WORK ITEM:
If a line holds the word "Ręczno", copy it from the entries.

== Segment start ==

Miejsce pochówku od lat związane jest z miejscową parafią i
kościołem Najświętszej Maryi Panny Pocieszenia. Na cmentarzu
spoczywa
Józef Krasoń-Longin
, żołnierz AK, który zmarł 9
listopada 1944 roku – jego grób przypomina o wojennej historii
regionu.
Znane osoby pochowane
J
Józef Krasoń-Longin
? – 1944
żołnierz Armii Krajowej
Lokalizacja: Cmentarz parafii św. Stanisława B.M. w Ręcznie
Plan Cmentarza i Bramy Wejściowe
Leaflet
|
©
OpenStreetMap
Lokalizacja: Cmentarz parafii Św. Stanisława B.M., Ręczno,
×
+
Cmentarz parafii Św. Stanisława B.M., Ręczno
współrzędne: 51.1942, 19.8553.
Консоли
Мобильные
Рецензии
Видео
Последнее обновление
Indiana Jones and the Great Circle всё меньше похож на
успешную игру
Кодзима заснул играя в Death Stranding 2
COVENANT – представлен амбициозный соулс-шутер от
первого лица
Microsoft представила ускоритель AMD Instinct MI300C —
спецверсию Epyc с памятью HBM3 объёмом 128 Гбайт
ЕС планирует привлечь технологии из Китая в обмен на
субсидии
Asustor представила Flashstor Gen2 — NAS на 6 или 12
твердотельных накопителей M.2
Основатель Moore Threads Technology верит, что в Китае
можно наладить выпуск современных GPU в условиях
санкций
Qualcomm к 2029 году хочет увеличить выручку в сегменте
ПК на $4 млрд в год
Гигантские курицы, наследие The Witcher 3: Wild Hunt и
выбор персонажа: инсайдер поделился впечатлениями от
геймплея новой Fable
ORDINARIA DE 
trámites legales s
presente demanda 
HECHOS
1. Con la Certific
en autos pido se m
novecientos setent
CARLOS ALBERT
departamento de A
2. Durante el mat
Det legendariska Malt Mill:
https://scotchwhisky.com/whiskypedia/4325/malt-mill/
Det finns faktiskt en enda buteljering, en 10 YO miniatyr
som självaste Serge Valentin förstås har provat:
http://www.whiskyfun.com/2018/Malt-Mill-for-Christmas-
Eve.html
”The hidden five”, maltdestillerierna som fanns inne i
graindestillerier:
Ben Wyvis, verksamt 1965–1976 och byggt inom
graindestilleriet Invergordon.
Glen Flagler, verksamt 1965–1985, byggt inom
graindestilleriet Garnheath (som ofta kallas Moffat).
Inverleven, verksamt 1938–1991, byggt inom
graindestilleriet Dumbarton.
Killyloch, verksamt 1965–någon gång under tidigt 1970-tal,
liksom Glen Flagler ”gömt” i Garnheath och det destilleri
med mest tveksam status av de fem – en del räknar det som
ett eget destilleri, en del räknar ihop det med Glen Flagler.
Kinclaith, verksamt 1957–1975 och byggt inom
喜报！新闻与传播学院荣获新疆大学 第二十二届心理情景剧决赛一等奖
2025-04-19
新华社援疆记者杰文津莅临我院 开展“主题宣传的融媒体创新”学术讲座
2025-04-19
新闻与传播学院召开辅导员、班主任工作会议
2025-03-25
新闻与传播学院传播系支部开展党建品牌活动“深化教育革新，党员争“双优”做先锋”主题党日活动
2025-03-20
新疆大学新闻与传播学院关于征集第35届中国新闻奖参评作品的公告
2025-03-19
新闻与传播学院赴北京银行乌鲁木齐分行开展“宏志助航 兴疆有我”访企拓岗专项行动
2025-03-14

== Segment end ==

RESPONSE TO THIS EXERCISE:
Lokalizacja: Cmentarz parafii Św. Stanisława B.M., Ręczno,
Cmentarz parafii Św. Stanisława B.M., Ręczno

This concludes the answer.